Change of season, Winter & Growth!
Happy November!
We are thrilled to announce our newest location! Vale West which will be playing out of the Cheshire/Wallingford area will have HS-aged teams playing under our banner this Winter and Spring! We are ecstatic to add this new location and the fantastic coaching staff that comes with them! Director DJ Pereira has been in the industry for a long time and we are thrilled he is a part of our team. Please feel free to welcome them when you see them. If you know anyone that wants the Vale experience in that area please have them reach out.
We are getting ready for our winter season. The coaches and directors have been talking about planning and what it looks like for player growth. There are many conversations on how we best use the winter to continue improving and growing. With controlling a facility we have a lot of options for our membership that help us get a ton more usage than other clubs through the winter. We will be playing other Vale teams a fair amount during this time, that happens a lot with us but is a very good opportunity to get touches and grow as players. I want to push each player to step out of their comfort zone this winter, work on being creative on the ball, and use the dribble to continue to solve and create problems. Have some fun and be willing to learn through failure.
Our facility is moving along nicely and we are hoping to have a warm winter that lets us continue to move forward. We should be doing some blasting work in the next 2 or 3 weeks and then leveling the sub-surface for the turf contractor to take over. All very exciting things. I find myself walking the job site 3-5 times per day, I guess it is a distraction, but a fun one as I feel like a kid with all the equipment on site. Please feel free to drive by when you are in the area if you want to see the progress.

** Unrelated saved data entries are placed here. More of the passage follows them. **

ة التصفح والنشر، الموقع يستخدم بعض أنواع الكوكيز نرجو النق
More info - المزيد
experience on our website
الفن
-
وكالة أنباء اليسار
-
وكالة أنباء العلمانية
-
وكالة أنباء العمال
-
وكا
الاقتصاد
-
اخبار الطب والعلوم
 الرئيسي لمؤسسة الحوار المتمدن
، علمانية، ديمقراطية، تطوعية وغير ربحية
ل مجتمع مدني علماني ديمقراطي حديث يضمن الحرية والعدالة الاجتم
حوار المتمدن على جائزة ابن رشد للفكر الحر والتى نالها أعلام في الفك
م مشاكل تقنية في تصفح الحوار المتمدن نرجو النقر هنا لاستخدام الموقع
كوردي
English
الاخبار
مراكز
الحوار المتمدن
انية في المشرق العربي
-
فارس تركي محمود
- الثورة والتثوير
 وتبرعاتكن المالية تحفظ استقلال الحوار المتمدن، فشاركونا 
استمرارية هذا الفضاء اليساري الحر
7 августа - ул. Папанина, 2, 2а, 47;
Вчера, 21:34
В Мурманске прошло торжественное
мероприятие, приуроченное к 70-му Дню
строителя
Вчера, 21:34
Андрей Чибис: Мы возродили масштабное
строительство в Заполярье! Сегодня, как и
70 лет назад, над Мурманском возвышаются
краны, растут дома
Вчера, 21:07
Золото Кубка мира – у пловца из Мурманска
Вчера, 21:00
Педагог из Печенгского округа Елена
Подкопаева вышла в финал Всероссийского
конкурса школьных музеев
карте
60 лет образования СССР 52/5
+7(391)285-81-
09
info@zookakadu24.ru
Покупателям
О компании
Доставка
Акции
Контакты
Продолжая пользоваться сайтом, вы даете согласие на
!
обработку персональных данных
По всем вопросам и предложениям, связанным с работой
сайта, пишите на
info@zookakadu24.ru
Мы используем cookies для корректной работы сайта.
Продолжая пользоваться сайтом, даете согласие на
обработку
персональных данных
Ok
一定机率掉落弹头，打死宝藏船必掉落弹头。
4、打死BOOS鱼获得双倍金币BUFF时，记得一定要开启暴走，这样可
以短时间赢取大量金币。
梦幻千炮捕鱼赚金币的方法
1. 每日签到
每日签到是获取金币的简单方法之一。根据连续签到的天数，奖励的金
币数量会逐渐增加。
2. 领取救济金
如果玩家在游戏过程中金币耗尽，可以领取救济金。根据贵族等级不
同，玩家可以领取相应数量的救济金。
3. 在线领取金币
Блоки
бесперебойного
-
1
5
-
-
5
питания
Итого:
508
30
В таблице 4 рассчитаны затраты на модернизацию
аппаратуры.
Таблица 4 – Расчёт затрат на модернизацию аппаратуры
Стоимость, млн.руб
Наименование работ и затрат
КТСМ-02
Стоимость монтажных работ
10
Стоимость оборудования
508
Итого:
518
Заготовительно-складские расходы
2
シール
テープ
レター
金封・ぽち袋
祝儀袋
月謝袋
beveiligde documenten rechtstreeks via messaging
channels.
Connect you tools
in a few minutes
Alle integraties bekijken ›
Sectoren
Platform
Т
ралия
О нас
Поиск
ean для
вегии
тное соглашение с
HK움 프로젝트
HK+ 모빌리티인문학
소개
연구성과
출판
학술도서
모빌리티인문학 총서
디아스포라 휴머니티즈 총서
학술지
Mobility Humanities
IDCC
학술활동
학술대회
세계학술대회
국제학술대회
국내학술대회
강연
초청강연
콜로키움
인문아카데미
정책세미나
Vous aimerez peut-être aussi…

Talking about growth, I want to reiterate that both players and parents do the standards courses - https://valesc.thinkific.com it may seem small but I assure you it is big. A good friend of mine and author John O'Sullivan recently posted this:
“Youth sports has become less a tool to educate children about sport and life, and more often a place where parents go to be entertained by their kids.”
This year for the first time I am coaching HS soccer, and specifically 2 of my children. What I have found is that I am so emotionally attached to the outcomes of the games. I get nervous for them, I get nervous for me, and most of the time it is about my ego. When we see the game as a tool to teach them about life that starts to go away. We don’t want to manufacture success for them and we don’t want to solve their problems. Sports have a great place in our lives and rightfully so. They can help teach us so much that will use the rest of our lives. Let’s let the sports hold that place.
If you want to read the rest of the blog or other great blogs from John, go here - https://changingthegameproject.com/the-adultification-of-youth-sports/
We continue to work to make Vale a special place to help the children that we work with grow and improve. They are going to endure setbacks and failures, that is okay. If we can help educate them on how to get good at hard moments and move through them they will be better because of that for the rest of their lives.
Yours in Soccer,
Zach Eddinger
Burnout - It’s Real!
I love soccer so much that I think about it relentlessly. It’s an obsession that I have had from a very young age.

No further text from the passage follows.